"Have you?" said I, with a sigh. "I fancy I'm rearing a middling lot of them myself."

"Please, sir," said he to me on another occasion, "that there lumbago be terrible trying to know what to do with it."

"Oh!" said I with alacrity, "nothing equals hartshorn and oil applied to the small of the back with a flannel. You have a wife—"

"Yes, sir." He looked at me vacantly. "And yet, it's a beautiful thing."

"Well—yes, when it attacks one's deadly enemy."

"I've cut it down, and trimmed it out, and tied it up," said the gardener.
He meant the Plumbago capense!

That man never would allow that he was beaten. My eldest boy one day held some pansies over the fumes of ammonia, turned them green, and showed them as a lusus naturæ to the gardener.
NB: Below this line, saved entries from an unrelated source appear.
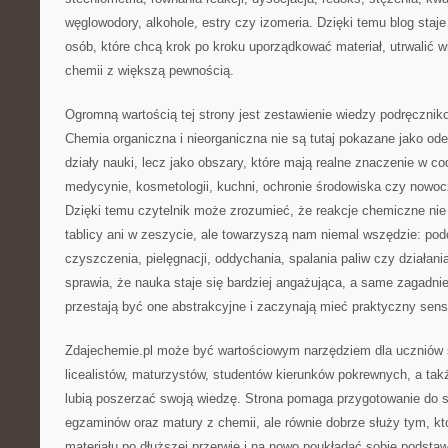
węglowodory, alkohole, estry czy izomeria. Dzięki temu blog sta
osób, które chcą krok po kroku uporządkować materiał, utrwalić 
chemii z większą pewnością.
Ogromną wartością tej strony jest zestawienie wiedzy podręczni
Chemia organiczna i nieorganiczna nie są tutaj pokazane jako od
działy nauki, lecz jako obszary, które mają realne znaczenie w c
medycynie, kosmetologii, kuchni, ochronie środowiska czy nowo
Dzięki temu czytelnik może zrozumieć, że reakcje chemiczne nie
tablicy ani w zeszycie, ale towarzyszą nam niemal wszędzie: po
czyszczenia, pielęgnacji, oddychania, spalania paliw czy działani
sprawia, że nauka staje się bardziej angażująca, a same zagadnie
przestają być one abstrakcyjne i zaczynają mieć praktyczny sens
Zdajechemie.pl może być wartościowym narzędziem dla uczniów 
licealistów, maturzystów, studentów kierunków pokrewnych, a takż
lubią poszerzać swoją wiedzę. Strona pomaga przygotowanie do 
egzaminów oraz matury z chemii, ale równie dobrze służy tym, kt
materiału po dłuższej przerwie i na nowo poukładać sobie podstaw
He smiled contemptuously. "Them's the colour of biled cabbage," said he; "I grew them verdigris green—beds of 'em, when I was with Squire Cross."
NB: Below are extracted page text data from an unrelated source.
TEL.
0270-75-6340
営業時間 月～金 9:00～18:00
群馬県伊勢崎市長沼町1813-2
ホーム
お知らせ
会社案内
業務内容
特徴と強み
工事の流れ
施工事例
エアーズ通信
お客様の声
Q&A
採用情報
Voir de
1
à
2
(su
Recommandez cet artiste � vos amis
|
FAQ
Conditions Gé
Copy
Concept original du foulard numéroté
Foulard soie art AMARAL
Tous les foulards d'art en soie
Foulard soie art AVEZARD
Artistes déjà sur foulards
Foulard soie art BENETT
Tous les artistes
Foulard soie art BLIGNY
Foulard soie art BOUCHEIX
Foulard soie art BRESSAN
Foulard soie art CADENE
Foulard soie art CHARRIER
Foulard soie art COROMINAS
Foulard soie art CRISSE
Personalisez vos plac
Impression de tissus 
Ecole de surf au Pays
One day he said to me: "The nurserymen call them plants big onias just to sell them, I call them little onias; you shall just see them I grow, them be the true big onias, as large as the palm of your hand."

I tumbled, by hazard, at Nice into a pension, where I believe I saw at table d'hôte a score of the ugliest women I have ever had the trial of sitting over against in my long career. I found out, in conversation with a porter at the station afterwards, that this pension was notorious for the ugly women who put up there, and it is a joke among the porters when they see one very ill-favoured arrive by the train, that she is going to be an inmate of the Hotel ——. The name I will not give, lest any of my fair readers, in that spirit of delightful perversity that characterises the sex, should go there and spoil the credit of the pension. I could not endure the table d'hôte there for many days. An ugly woman is, or may be, restful for the eye when her face is in repose—not when she is chewing tough beef or munching an apple. Besides, Lent was passed.

When I was in Rome there appeared in a comic paper at the beginning of Lent the picture of a very stout lady, who thus addressed her spouse. "Hubby, dear! you haven't kissed me." "Can't, love," he replies, "fat is forbidden in Lent." Ugliness was uncongenial to me in radiantly beautiful Nice, and in sparkling Easter—so I packed my Gladstone bag and went further.